Take the line containing "Army & Tactical Bags" and every line after it to the end of the records, and copy them exactly, leaving out pictures.

Collected data
BEGIN
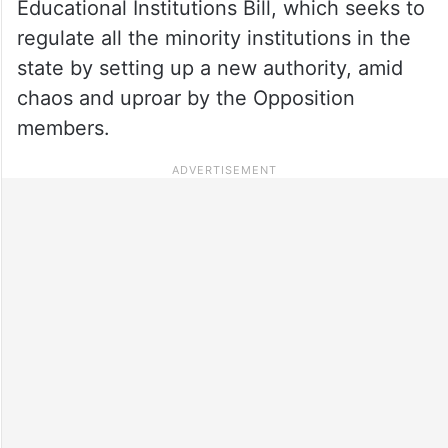
Educational Institutions Bill, which seeks to
regulate all the minority institutions in the
state by setting up a new authority, amid
chaos and uproar by the Opposition
members.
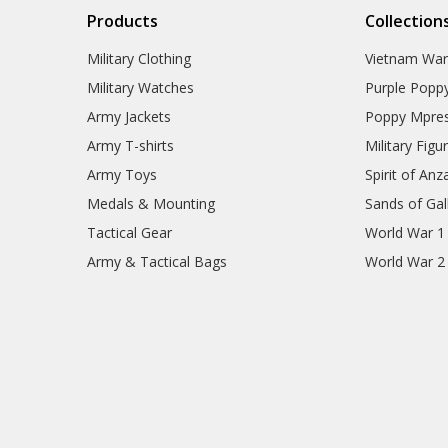
Products
Collection
Military Clothing
Vietnam Wa
Military Watches
Purple Popp
Army Jackets
Poppy Mpres
Army T-shirts
Military Figu
Army Toys
Spirit of Anz
Medals & Mounting
Sands of Gall
Tactical Gear
World War 1
Army & Tactical Bags
World War 2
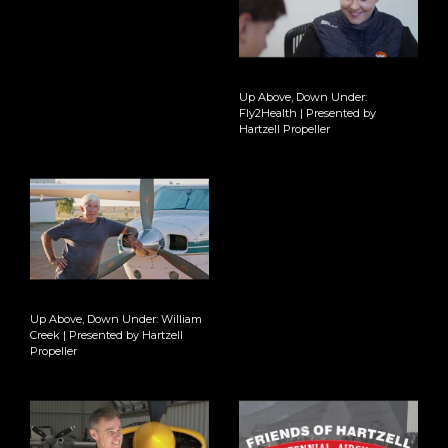
Up Above, Down Under:
Fly2Health | Presented by
Hartzell Propeller
Up Above, Down Under: William
Creek | Presented by Hartzell
Propeller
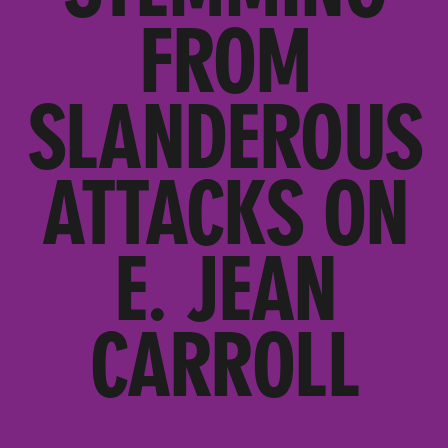
FROM
SLANDEROUS
ATTACKS ON
E. JEAN
CARROLL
END
> ANSWER TO THIS PROBLEM
Army & Tactical Bags
World War 2
Up Above, Down Under:
Fly2Health | Presented by
Hartzell Propeller
Up Above, Down Under: William
Creek | Presented by Hartzell
Propeller
FROM
SLANDEROUS
ATTACKS ON
E. JEAN
CARROLL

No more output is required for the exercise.